Archive

Archive for the ‘C++’ Category

OutputDebugString with Variable Arguments

May 11th, 2010 Christian Etter No comments

Just working with the new Visual Studio 2010, integrating Win32 console based code into a window app. The old code used fprintf(…) for debug output.
Since stdout/stderr is not available in a windows app, the fprintf based debug output had to be changed to print to the visual studio output window.

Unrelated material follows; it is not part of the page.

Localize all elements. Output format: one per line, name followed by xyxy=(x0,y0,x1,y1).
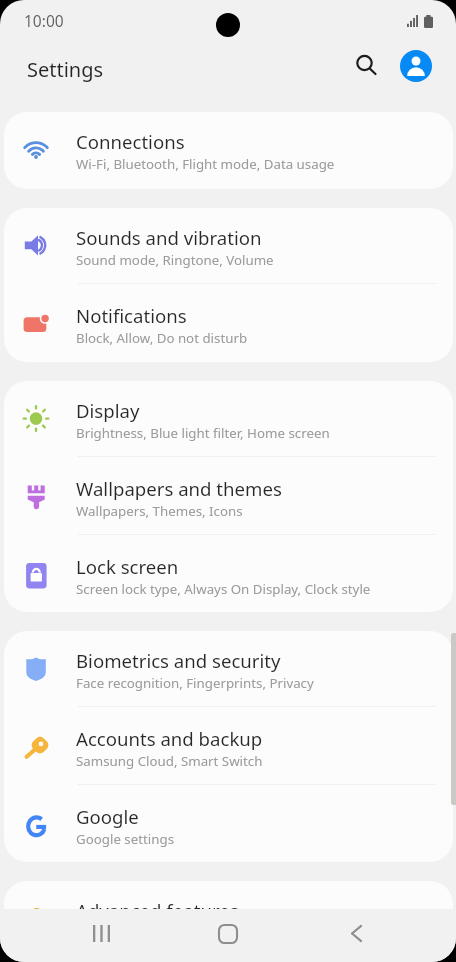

This can be accomplished via the universal OutputDebugString() API. The only shortcoming is, that it does not support variable arguments in a sprintf(…) form.

Here is a workaround:

#include <strsafe.h>
// ...
void MyOutputDebugString( LPCTSTR sFormat, ... )
{
    va_list argptr;      
    va_start( argptr, sFormat ); 
    TCHAR buffer[ 2000 ];
    HRESULT hr = StringCbVPrintf( buffer, sizeof( buffer ), sFormat, argptr );
    if ( STRSAFE_E_INSUFFICIENT_BUFFER == hr || S_OK == hr )
        OutputDebugString( buffer );
    else
        OutputDebugString( _T("StringCbVPrintf error.") );
}

I am using strsafe.h in this case to offer protection against buffer overruns. In case the internal buffer is not big enough to handle the output string, it will be safely truncated with an ending \0. In case you cannot make use of strsafe.h, here is an old style solution:

void MyOutputDebugString( LPCTSTR sFormat, ... )
{
    va_list argptr;      
    va_start( argptr, sFormat ); 
    TCHAR buffer[ 2000 ];
    wvsprintf( buffer, sizeof( buffer ), sFormat, argptr );
    buffer[ ( sizeof( buffer ) / sizeof( *buffer ) ) - 1 ] = '\0';
    OutputDebugString( buffer );
}

How to optimize reading of large amounts of files

February 21st, 2010 Christian Etter No comments

Conventional hard drives keep getting faster. While 10 years ago an average transfer speed of 40 MiB/sec was considered ‘fast’, today there are mainstream hard drives which deliver average transfer speeds beyond 100 MiB/sec.
So far, so good. What hasn’t increased much is the average access time. Especially when reading large numbers of relatively small files, a lot of time is spent just waiting for the hard disk to position its arm over the relevant data. No big change compared to a decade ago.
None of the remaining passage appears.